Part of the genius of The Sopranos
is its writers' ability to communicate its core messages in as little as a single line of dialogue. Last night, for example, in a scene occurring the day after the brawl between Tony and Bobby, Carmela says to a nervous Janice: "Tony is not a vindictive man." There it is: she is at once a denier, which allows Carmela to love her husband and live with and benefit from her marriage to a Mob boss, and an enabler, which allows Carmela to help her husband be all he can be by assisting in his charade of rationality, even with someone who obviously knows better. As great as James Gandolfini is, it is Edie Falco's Carmela who is the straw that stirs The Sopranos
On a train ride home today, I was reading The Survivor
, an account of the Clinton White House years by John Harris. Harris describes an attempt by a family friend to try to get Hillary to accept that her husband did, in fact, have a sexual relationship with Monica Lewinsky, despite his claims to the contrary. "You have to face the fact that something about this might be true," the friend warned. "'Look, Bob,' Hillary Clinton responded. 'My husband may have his faults, but he has never lied to me.'"
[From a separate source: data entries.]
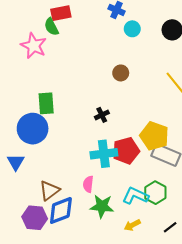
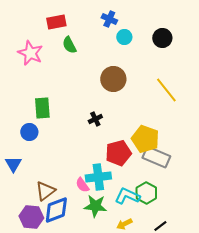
green semicircle: (51, 27) -> (69, 45), moved
brown circle: (121, 73) -> (113, 79), size x1.6
blue circle: (33, 129) -> (29, 132), size x0.6
cyan cross: (104, 154) -> (98, 177), moved
pink semicircle: (88, 184) -> (82, 185), turned -42

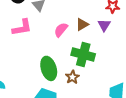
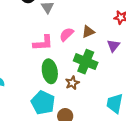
purple triangle: (104, 25) -> (113, 46), moved
pink L-shape: (22, 28) -> (43, 43), moved

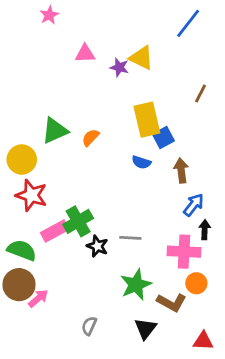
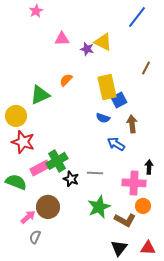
orange semicircle: (90, 137) -> (66, 80), moved
blue arrow: (194, 205) -> (116, 144), moved, turned -96
brown circle: (19, 285) -> (48, 207), moved
gray semicircle: (89, 326) -> (35, 237), moved
black triangle: (146, 329) -> (119, 248), moved

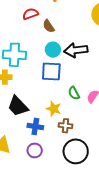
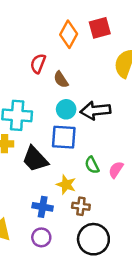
red semicircle: (30, 14) -> (38, 64), turned -49
black trapezoid: (18, 106) -> (35, 159), moved

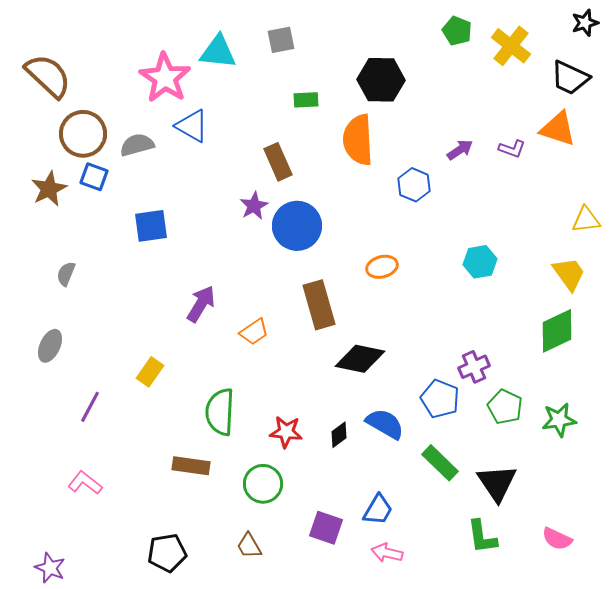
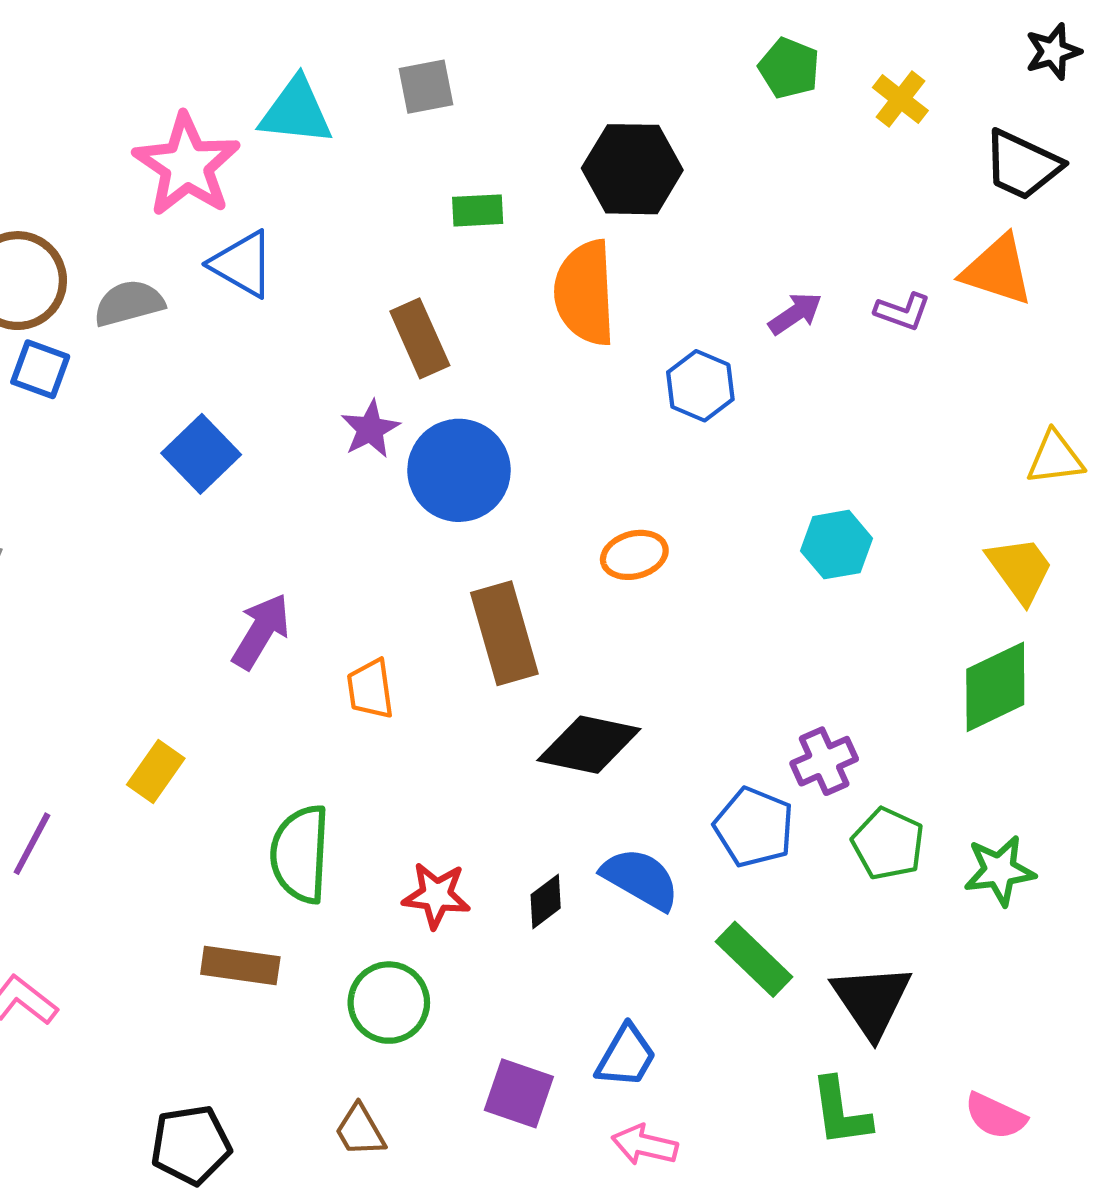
yellow cross: (511, 46) -> (900, 99), size x0.7
blue square: (151, 226) -> (201, 454), moved, turned -36
orange trapezoid: (254, 332) -> (370, 689), turned 116

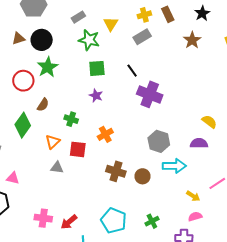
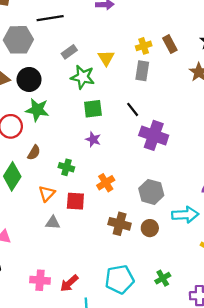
gray rectangle: (142, 37) -> (142, 71), turned -48
green star: (48, 67) -> (37, 110), turned -30
gray hexagon: (159, 141) -> (151, 192), moved
cyan pentagon: (114, 221) -> (120, 279), turned -30

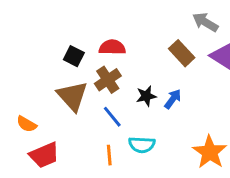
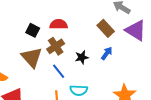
blue arrow: (173, 99) -> (107, 53), moved

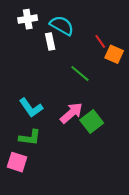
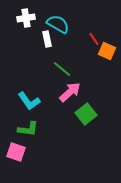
green line: (80, 73) -> (62, 69), moved
pink arrow: (71, 113) -> (70, 92), moved

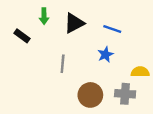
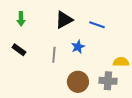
green arrow: (44, 16) -> (21, 19), moved
black rectangle: (22, 36) -> (19, 50), moved
blue star: (105, 54) -> (78, 47), moved

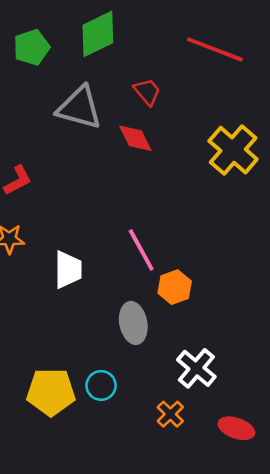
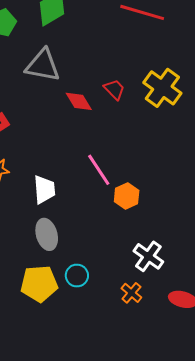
red trapezoid: (147, 92) -> (114, 89), moved
red diamond: (135, 138) -> (79, 101), moved
gray ellipse: (133, 323) -> (47, 234), moved

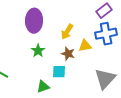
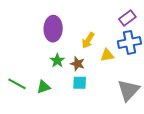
brown star: (68, 54) -> (77, 64), moved
green triangle: (43, 87) -> (44, 87), moved

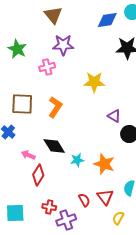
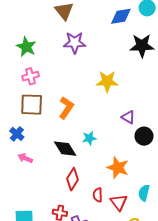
pink cross: (47, 67) -> (30, 76), moved
pink arrow: (28, 155) -> (25, 158), moved
cyan star: (77, 160) -> (89, 138), moved
red diamond: (38, 175) -> (73, 179), moved
red semicircle: (84, 200) -> (98, 195), moved, turned -152

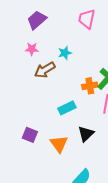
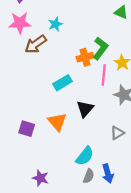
pink star: (32, 49) -> (20, 23), size x1.5
purple square: (30, 135) -> (27, 129), moved

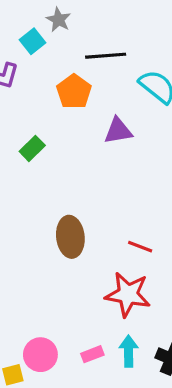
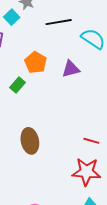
orange pentagon: (74, 92) -> (36, 62), moved
brown ellipse: (70, 237) -> (30, 141), moved

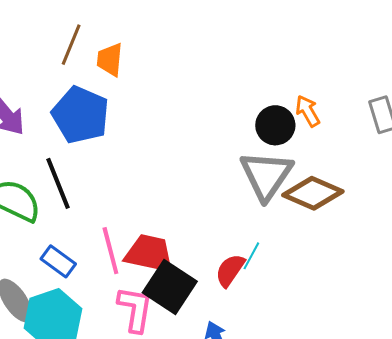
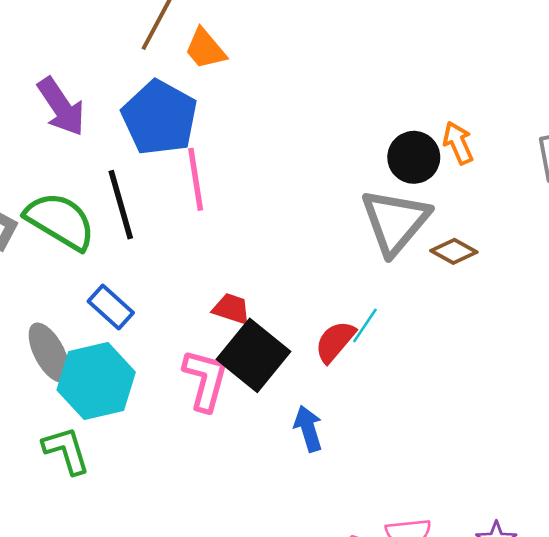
orange trapezoid: (110, 60) -> (205, 49), turned -51
brown diamond: (313, 193) -> (454, 251), size x0.6
pink line: (110, 251) -> (196, 179), moved
red trapezoid: (149, 253) -> (231, 309), size x0.6

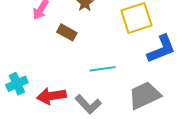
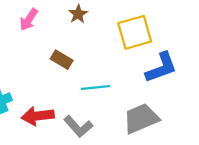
brown rectangle: (67, 32) -> (62, 60), moved

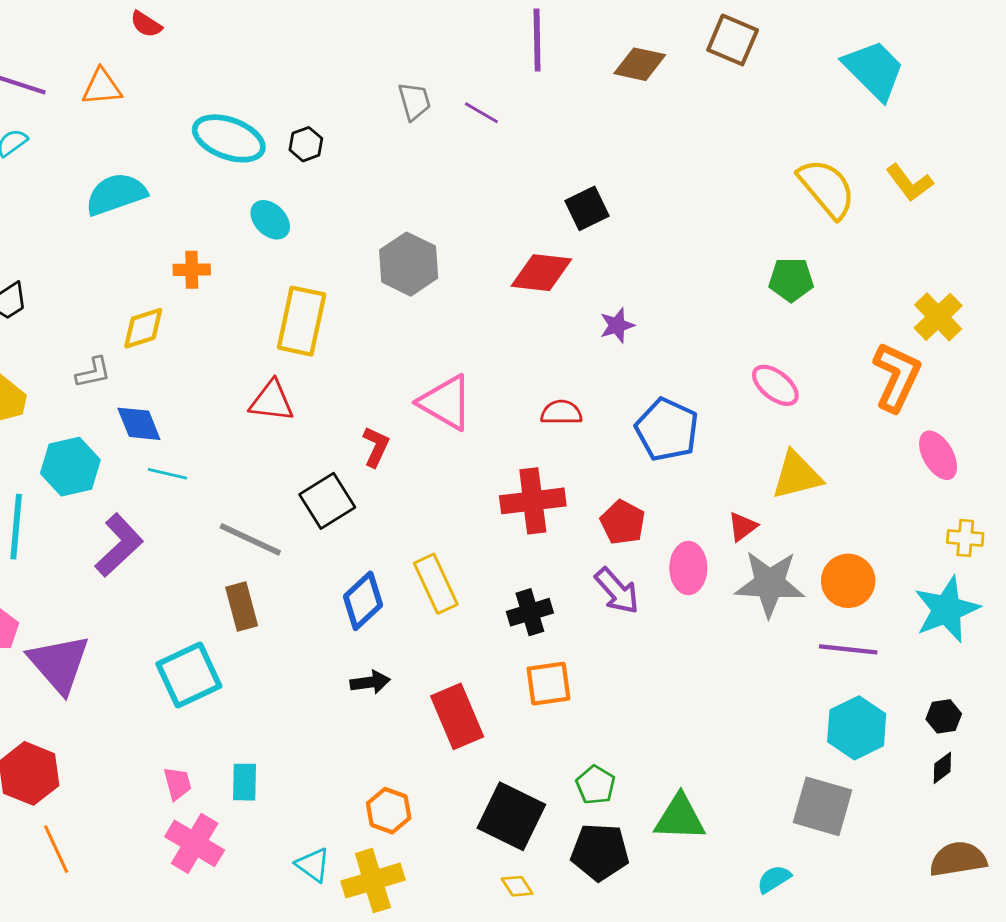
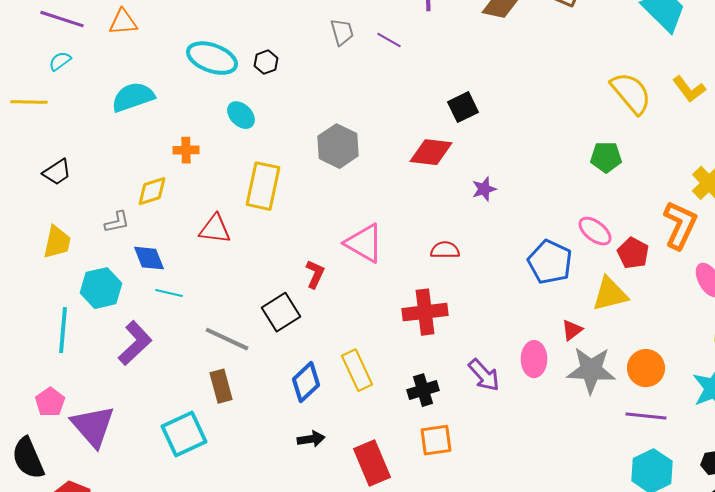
red triangle: (272, 401) -> (215, 229), moved
blue pentagon: (667, 430) -> (550, 262), moved
red pentagon: (623, 522) -> (633, 253), moved

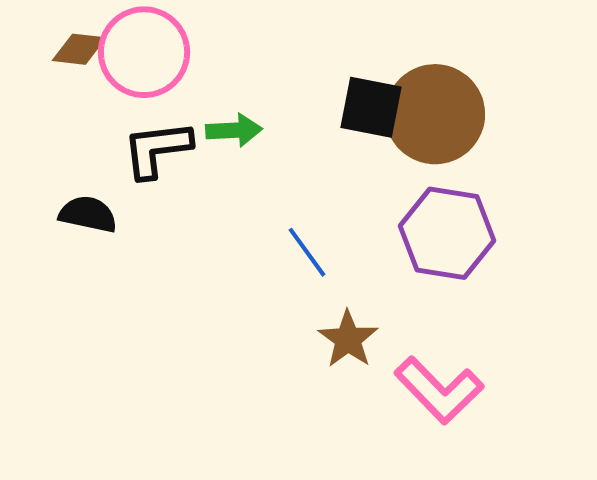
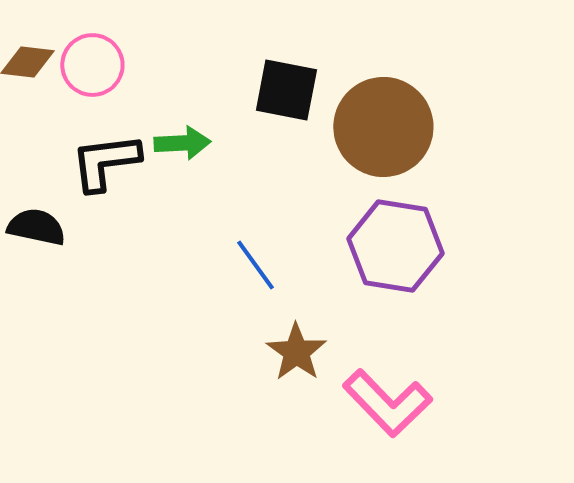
pink circle: (144, 52) -> (92, 65), size x0.7
black square: (371, 107) -> (286, 90), moved

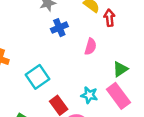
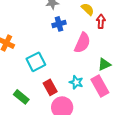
pink semicircle: (90, 47) -> (82, 43), size x1.5

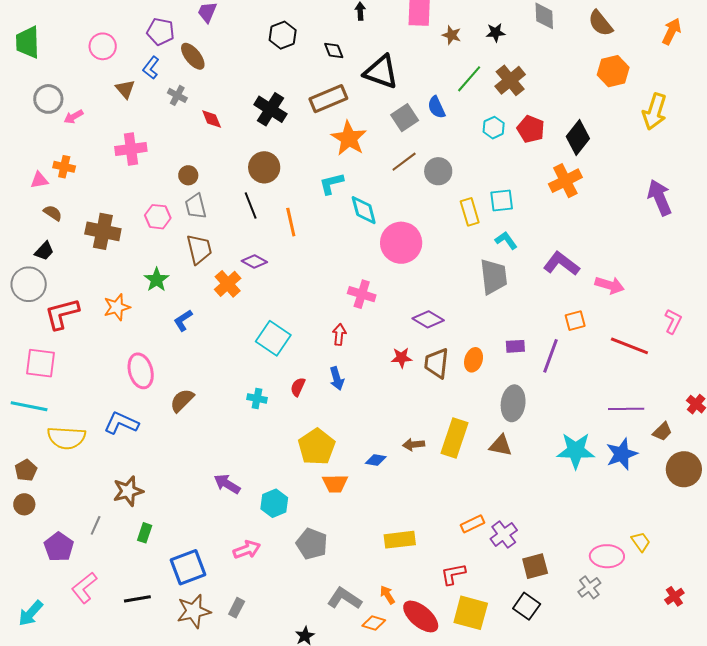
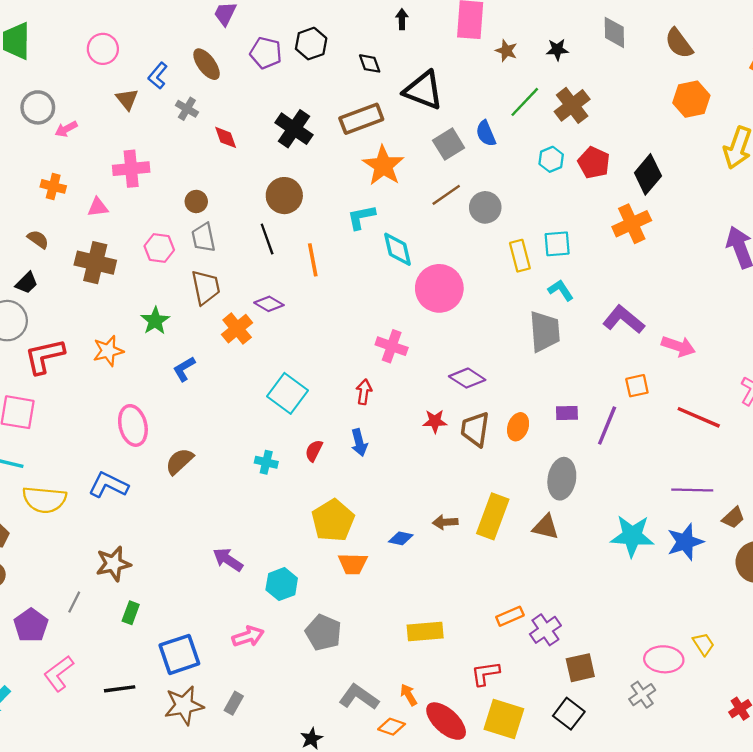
purple pentagon: (161, 32) -> (266, 53), moved
pink triangle: (39, 180) -> (98, 207), moved

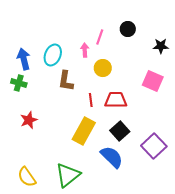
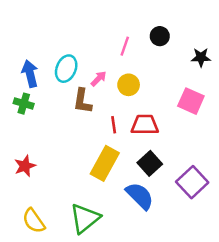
pink arrow: (85, 50) -> (99, 79), moved, turned 48
red star: (29, 120) -> (25, 166), moved

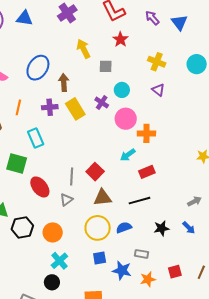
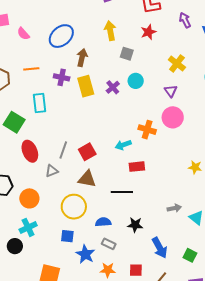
orange line: (18, 107) -> (31, 69), turned 56
pink circle: (126, 119) -> (173, 117), moved
blue semicircle: (124, 228) -> (103, 222), moved
blue arrow: (189, 228) -> (160, 248), moved, size x1.5

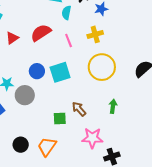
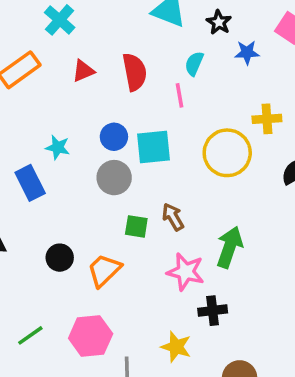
cyan semicircle: (66, 13) -> (194, 64), moved
red semicircle: (41, 33) -> (135, 72), turned 100
yellow cross: (95, 34) -> (267, 119), moved
gray circle: (25, 95) -> (114, 178), moved
green arrow: (113, 106) -> (229, 247), moved, size x1.6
And that is when it hit me: The Sopranos
is about the Clintons. It is all there: the ambition, of both spouses; the use and misuse of power; the use of people for their own benefit, and then their dispatch when their continued presence proves costly, uncomfortable, or simply undesirable; the sense that the usual rules don't always apply, often followed by the reliance on others to clean up the mess that has been made; the use of lower-level associates to both carry out unpleasant tasks and provide insulation when things don't always turn out as had been hoped; the repeated promises of changes to come; and, of course, wives who deny and enable, all the while prospering greatly from the relationship and using it to their own advantage when necessary.